Since launching his career 50 years ago, Martin Scorsese has inspired countless fans to get into the moviemaking business. Now aspiring directors looking for a place to start can receive guidance from the legendary director himself. Beginning early next year, Martin Scorsese will lead his own filmmaking course through the online education platform MasterClass.

MasterClass is best known for offering classes taught by instructors who have already risen to the top of their respective fields. An architecture course from Frank Gehry, a music composition course from Hans Zimmer, and a tennis course from Serena Williams are just a few of the listings in the catalog. The company has also recruited several famous filmmakers in the past, including Aaron Sorkin and Werner Herzog, but Scorsese—the iconic director behind such classics as Taxi Driver (1976), Raging Bull (1980), and Goodfellas (1990) is in a league of his own.

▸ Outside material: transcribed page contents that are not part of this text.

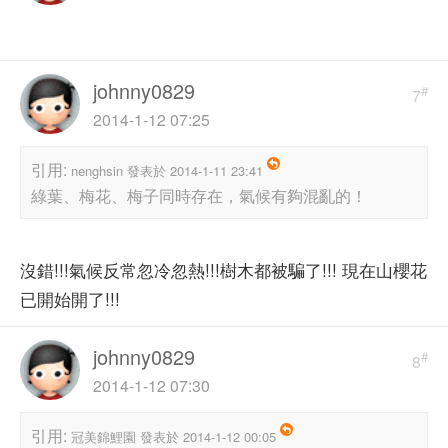
johnny0829
#
7
2014-1-12 07:25
引用:
nenghsin 發表於 2014-1-11 23:41
綠葉、梅花、梅子同時存在，氣候有夠混亂的！
沒錯!!!氣候反常忽冷忽熱!!!樹木都被騙了!!! 現在山櫻花
已開始開了!!!
johnny0829
#
8
2014-1-12 07:30
引用:
冠美錦鯉園 發表於 2014-1-12 00:05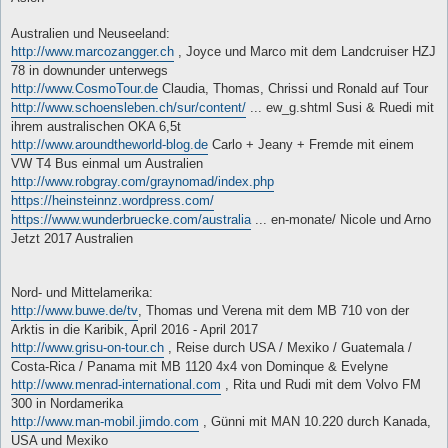
Australien und Neuseeland:
http://www.marcozangger.ch
, Joyce und Marco mit dem Landcruiser HZJ
78 in downunder unterwegs
http://www.CosmoTour.de
Claudia, Thomas, Chrissi und Ronald auf Tour
http://www.schoensleben.ch/sur/content/
... ew_g.shtml Susi & Ruedi mit
ihrem australischen OKA 6,5t
http://www.aroundtheworld-blog.de
Carlo + Jeany + Fremde mit einem
VW T4 Bus einmal um Australien
http://www.robgray.com/graynomad/index.php
https://heinsteinnz.wordpress.com/
https://www.wunderbruecke.com/australia
... en-monate/ Nicole und Arno
Jetzt 2017 Australien
Nord- und Mittelamerika:
http://www.buwe.de/tv
, Thomas und Verena mit dem MB 710 von der
Arktis in die Karibik, April 2016 - April 2017
http://www.grisu-on-tour.ch
, Reise durch USA / Mexiko / Guatemala /
Costa-Rica / Panama mit MB 1120 4x4 von Dominque & Evelyne
http://www.menrad-international.com
, Rita und Rudi mit dem Volvo FM
300 in Nordamerika
http://www.man-mobil.jimdo.com
, Günni mit MAN 10.220 durch Kanada,
USA und Mexiko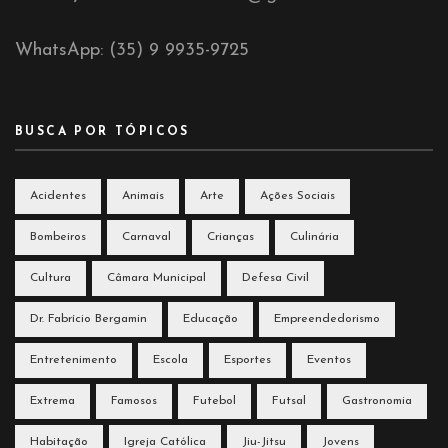
WhatsApp: (35) 9 9935-9725
BUSCA POR TÓPICOS
Acidentes
Animais
Arte
Ações Sociais
Bombeiros
Carnaval
Crianças
Culinária
Cultura
Câmara Municipal
Defesa Civil
Dr. Fabrício Bergamin
Educação
Empreendedorismo
Entretenimento
Escola
Esportes
Eventos
Extrema
Famosos
Futebol
Futsal
Gastronomia
Habitação
Igreja Católica
Jiu-Jitsu
Jovens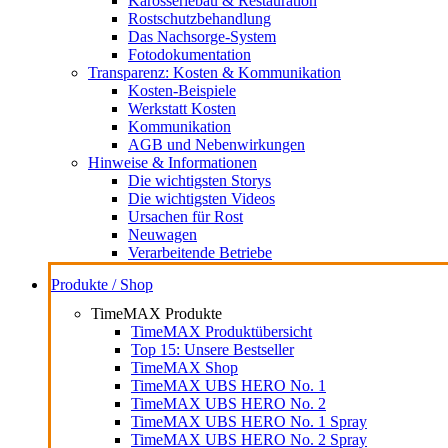
Karosseriebau & Restauration
Rostschutzbehandlung
Das Nachsorge-System
Fotodokumentation
Transparenz: Kosten & Kommunikation
Kosten-Beispiele
Werkstatt Kosten
Kommunikation
AGB und Nebenwirkungen
Hinweise & Informationen
Die wichtigsten Storys
Die wichtigsten Videos
Ursachen für Rost
Neuwagen
Verarbeitende Betriebe
Produkte / Shop
TimeMAX Produkte
TimeMAX Produktübersicht
Top 15: Unsere Bestseller
TimeMAX Shop
TimeMAX UBS HERO No. 1
TimeMAX UBS HERO No. 2
TimeMAX UBS HERO No. 1 Spray
TimeMAX UBS HERO No. 2 Spray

Scorsese’s MasterClass includes more than 20 video lessons that pupils will be able to watch at their desired pace. They will also have the chance to upload their own videos and receive feedback from classmates, with Scorsese answering select questions.

"I was excited by this project because it gave me a chance to pass down my own inspirations and experiences and practices and evolutions,” the Oscar-winning director said in a release. “It was so important for me to have people that passed down their own knowledge when I was young, and MasterClass has given me an opportunity to try it myself.”

Prospective students can pre-enroll for $90 today to receive unlimited access to the course when it goes live in 2018.